PROBLEM REQUIREMENTS: In the entries that follow, find the line containing "info_outline" and the line containing "cultural groups involved, as", then copy exactly everything from the first through the second except the pictures.

EXCERPTED RECORDS:
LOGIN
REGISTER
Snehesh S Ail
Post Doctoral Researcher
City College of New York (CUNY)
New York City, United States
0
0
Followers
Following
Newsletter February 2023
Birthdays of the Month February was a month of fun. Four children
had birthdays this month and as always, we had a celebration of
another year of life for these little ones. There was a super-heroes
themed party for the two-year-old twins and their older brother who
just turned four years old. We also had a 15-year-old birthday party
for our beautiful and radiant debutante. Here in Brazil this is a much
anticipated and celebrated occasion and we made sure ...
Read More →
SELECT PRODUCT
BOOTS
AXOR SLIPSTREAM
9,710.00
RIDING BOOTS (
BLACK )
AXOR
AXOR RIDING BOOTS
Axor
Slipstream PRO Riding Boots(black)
==
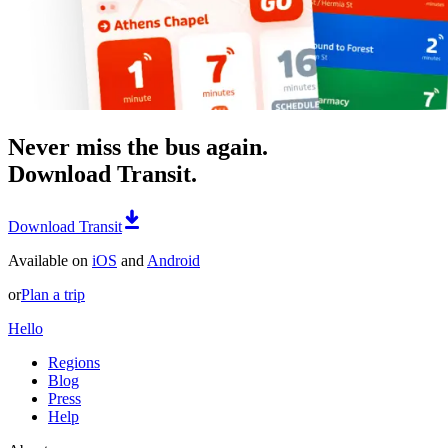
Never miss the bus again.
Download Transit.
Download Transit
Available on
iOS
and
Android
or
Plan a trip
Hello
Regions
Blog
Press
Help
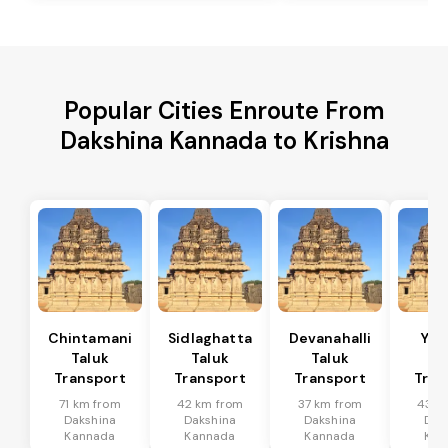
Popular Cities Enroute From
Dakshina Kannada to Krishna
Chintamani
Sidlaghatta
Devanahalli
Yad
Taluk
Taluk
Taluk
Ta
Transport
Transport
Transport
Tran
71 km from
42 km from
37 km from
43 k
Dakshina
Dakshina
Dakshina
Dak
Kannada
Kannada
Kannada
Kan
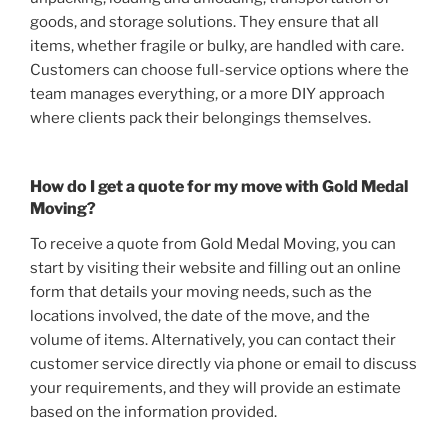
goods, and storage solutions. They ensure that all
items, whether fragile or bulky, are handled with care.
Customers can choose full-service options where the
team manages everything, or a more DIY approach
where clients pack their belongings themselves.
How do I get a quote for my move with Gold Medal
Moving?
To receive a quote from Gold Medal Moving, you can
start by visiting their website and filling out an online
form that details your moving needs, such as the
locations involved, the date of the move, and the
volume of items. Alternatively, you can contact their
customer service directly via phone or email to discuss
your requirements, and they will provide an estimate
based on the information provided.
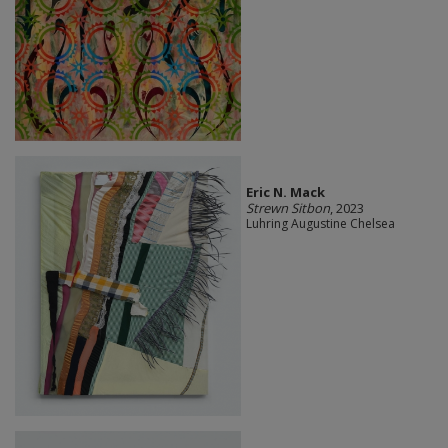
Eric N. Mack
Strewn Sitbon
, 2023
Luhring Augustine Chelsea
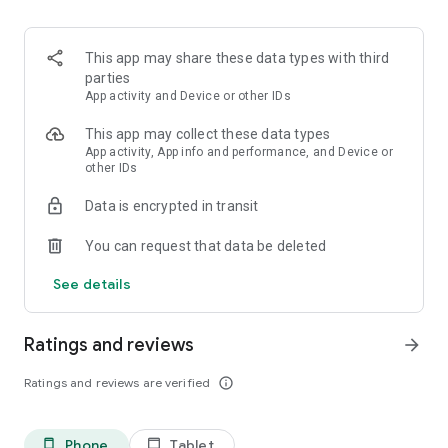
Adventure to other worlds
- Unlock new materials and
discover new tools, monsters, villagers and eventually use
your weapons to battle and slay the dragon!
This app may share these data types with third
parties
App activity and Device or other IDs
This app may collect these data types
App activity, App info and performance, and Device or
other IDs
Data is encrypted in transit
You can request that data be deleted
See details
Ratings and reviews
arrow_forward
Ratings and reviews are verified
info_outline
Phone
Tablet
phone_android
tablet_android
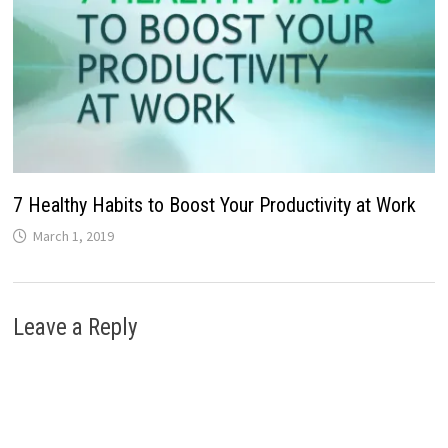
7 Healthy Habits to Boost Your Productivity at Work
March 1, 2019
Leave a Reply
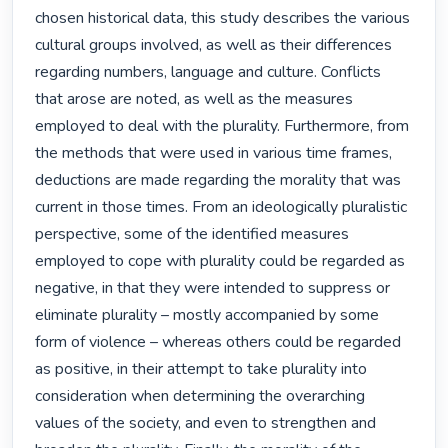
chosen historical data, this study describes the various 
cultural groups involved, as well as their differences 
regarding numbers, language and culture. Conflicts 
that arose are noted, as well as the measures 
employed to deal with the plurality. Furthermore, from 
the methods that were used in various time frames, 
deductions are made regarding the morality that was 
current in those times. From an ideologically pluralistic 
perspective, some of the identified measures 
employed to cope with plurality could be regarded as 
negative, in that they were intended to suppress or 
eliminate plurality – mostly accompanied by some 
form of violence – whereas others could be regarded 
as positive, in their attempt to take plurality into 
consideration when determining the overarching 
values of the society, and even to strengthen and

RESULT:
info_outline
Phone
Tablet
phone_android
tablet_android
7 Healthy Habits to Boost Your Productivity at Work
March 1, 2019
Leave a Reply
chosen historical data, this study describes the various 
cultural groups involved, as well as their differences 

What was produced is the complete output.